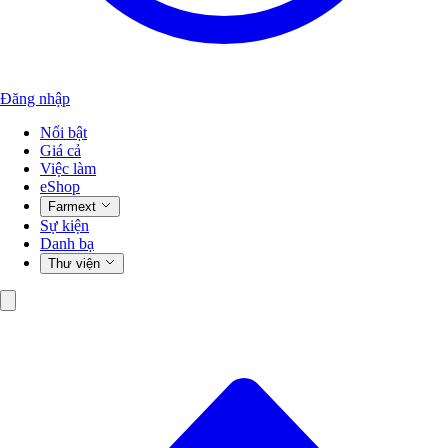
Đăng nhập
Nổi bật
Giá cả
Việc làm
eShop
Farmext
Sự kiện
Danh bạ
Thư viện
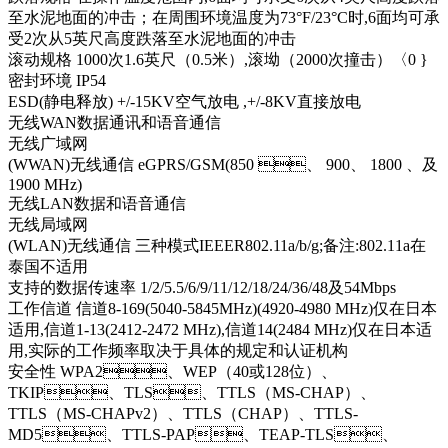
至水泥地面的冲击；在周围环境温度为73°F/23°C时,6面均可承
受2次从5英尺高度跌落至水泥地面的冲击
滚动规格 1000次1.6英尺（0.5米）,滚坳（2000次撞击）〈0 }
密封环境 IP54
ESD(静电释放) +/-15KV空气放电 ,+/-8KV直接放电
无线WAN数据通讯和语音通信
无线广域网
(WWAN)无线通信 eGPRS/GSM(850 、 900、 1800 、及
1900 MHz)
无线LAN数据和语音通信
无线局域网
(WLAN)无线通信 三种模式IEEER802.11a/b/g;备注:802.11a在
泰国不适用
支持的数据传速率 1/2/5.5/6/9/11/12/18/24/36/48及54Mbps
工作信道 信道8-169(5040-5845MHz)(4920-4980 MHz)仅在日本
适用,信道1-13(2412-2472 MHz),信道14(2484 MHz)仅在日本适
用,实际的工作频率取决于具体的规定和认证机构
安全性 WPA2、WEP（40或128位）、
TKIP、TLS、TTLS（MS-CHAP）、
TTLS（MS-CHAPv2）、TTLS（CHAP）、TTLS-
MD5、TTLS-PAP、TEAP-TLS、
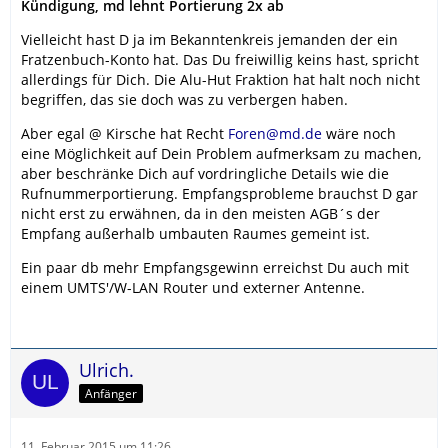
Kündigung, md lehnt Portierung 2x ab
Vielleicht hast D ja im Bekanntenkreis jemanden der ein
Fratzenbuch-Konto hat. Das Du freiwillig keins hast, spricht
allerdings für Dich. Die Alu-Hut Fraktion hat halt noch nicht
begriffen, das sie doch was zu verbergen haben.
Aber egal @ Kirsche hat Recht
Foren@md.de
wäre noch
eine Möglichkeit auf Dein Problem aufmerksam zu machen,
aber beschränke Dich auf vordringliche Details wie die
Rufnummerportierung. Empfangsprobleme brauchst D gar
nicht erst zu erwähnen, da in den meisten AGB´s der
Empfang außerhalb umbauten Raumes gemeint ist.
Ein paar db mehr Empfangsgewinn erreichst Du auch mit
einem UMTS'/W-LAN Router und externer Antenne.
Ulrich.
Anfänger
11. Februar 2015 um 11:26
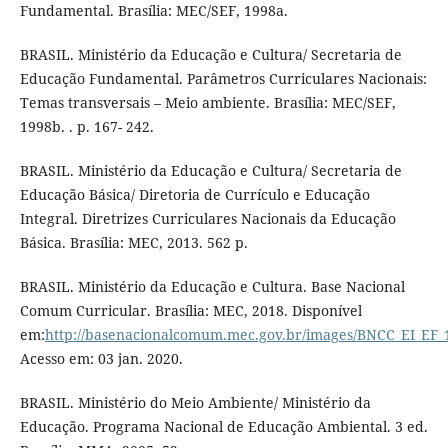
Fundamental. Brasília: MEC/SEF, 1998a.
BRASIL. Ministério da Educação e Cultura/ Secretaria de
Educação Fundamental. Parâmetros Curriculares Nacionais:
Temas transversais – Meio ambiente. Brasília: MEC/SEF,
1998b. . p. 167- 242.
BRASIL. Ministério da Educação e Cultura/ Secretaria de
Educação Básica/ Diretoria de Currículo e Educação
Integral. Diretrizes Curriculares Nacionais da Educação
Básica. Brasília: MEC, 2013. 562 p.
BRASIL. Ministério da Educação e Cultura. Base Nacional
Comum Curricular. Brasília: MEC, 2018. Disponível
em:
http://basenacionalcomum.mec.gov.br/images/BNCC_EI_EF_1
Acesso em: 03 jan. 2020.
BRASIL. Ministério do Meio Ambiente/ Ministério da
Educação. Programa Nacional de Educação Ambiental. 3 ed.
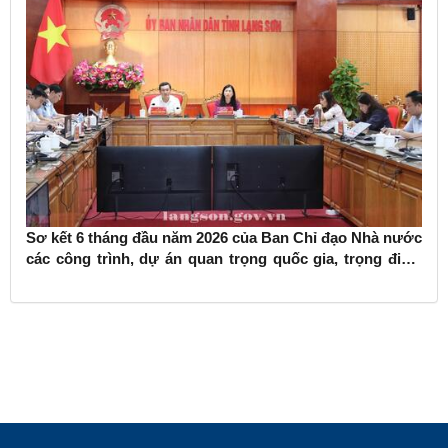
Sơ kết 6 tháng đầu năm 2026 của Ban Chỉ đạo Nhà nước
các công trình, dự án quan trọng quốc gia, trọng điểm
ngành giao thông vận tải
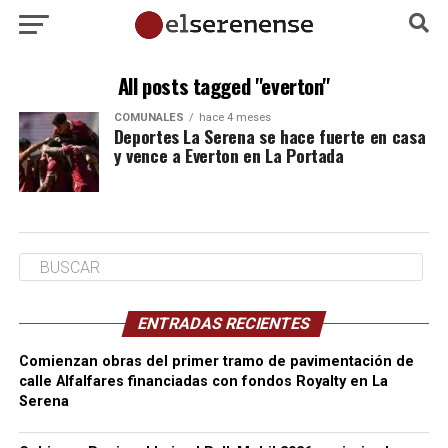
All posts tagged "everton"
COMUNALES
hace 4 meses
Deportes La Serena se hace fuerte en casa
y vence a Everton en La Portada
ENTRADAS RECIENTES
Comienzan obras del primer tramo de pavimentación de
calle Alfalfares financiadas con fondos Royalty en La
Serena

#####

[Exercise goal]
Could you restate the material word for word, omitting the pictures?

[Final answer]
Đăng nhập
Nổi bật
Giá cả
Việc làm
eShop
Farmext
Sự kiện
Danh bạ
Thư viện
至水泥地面的冲击；在周围环境温度为73°F/23°C时,6面均可承
受2次从5英尺高度跌落至水泥地面的冲击
滚动规格 1000次1.6英尺（0.5米）,滚坳（2000次撞击）〈0 }
密封环境 IP54
ESD(静电释放) +/-15KV空气放电 ,+/-8KV直接放电
无线WAN数据通讯和语音通信
无线广域网
(WWAN)无线通信 eGPRS/GSM(850 、 900、 1800 、及
1900 MHz)
无线LAN数据和语音通信
无线局域网
(WLAN)无线通信 三种模式IEEER802.11a/b/g;备注:802.11a在
泰国不适用
支持的数据传速率 1/2/5.5/6/9/11/12/18/24/36/48及54Mbps
工作信道 信道8-169(5040-5845MHz)(4920-4980 MHz)仅在日本
适用,信道1-13(2412-2472 MHz),信道14(2484 MHz)仅在日本适
用,实际的工作频率取决于具体的规定和认证机构
安全性 WPA2、WEP（40或128位）、
TKIP、TLS、TTLS（MS-CHAP）、
TTLS（MS-CHAPv2）、TTLS（CHAP）、TTLS-
MD5、TTLS-PAP、TEAP-TLS、
Kündigung, md lehnt Portierung 2x ab
Vielleicht hast D ja im Bekanntenkreis jemanden der ein
Fratzenbuch-Konto hat. Das Du freiwillig keins hast, spricht
allerdings für Dich. Die Alu-Hut Fraktion hat halt noch nicht
begriffen, das sie doch was zu verbergen haben.
Aber egal @ Kirsche hat Recht
Foren@md.de
wäre noch
eine Möglichkeit auf Dein Problem aufmerksam zu machen,
aber beschränke Dich auf vordringliche Details wie die
Rufnummerportierung. Empfangsprobleme brauchst D gar
nicht erst zu erwähnen, da in den meisten AGB´s der
Empfang außerhalb umbauten Raumes gemeint ist.
Ein paar db mehr Empfangsgewinn erreichst Du auch mit
einem UMTS'/W-LAN Router und externer Antenne.
Ulrich.
Anfänger
11. Februar 2015 um 11:26
Fundamental. Brasília: MEC/SEF, 1998a.
BRASIL. Ministério da Educação e Cultura/ Secretaria de
Educação Fundamental. Parâmetros Curriculares Nacionais:
Temas transversais – Meio ambiente. Brasília: MEC/SEF,
1998b. . p. 167- 242.
BRASIL. Ministério da Educação e Cultura/ Secretaria de
Educação Básica/ Diretoria de Currículo e Educação
Integral. Diretrizes Curriculares Nacionais da Educação
Básica. Brasília: MEC, 2013. 562 p.
BRASIL. Ministério da Educação e Cultura. Base Nacional
Comum Curricular. Brasília: MEC, 2018. Disponível
em:
http://basenacionalcomum.mec.gov.br/images/BNCC_EI_EF_1
Acesso em: 03 jan. 2020.
BRASIL. Ministério do Meio Ambiente/ Ministério da
Educação. Programa Nacional de Educação Ambiental. 3 ed.
Sơ kết 6 tháng đầu năm 2026 của Ban Chỉ đạo Nhà nước
các công trình, dự án quan trọng quốc gia, trọng điểm
ngành giao thông vận tải
All posts tagged "everton"
COMUNALES
hace 4 meses
Deportes La Serena se hace fuerte en casa
y vence a Everton en La Portada
ENTRADAS RECIENTES
Comienzan obras del primer tramo de pavimentación de
calle Alfalfares financiadas con fondos Royalty en La
Serena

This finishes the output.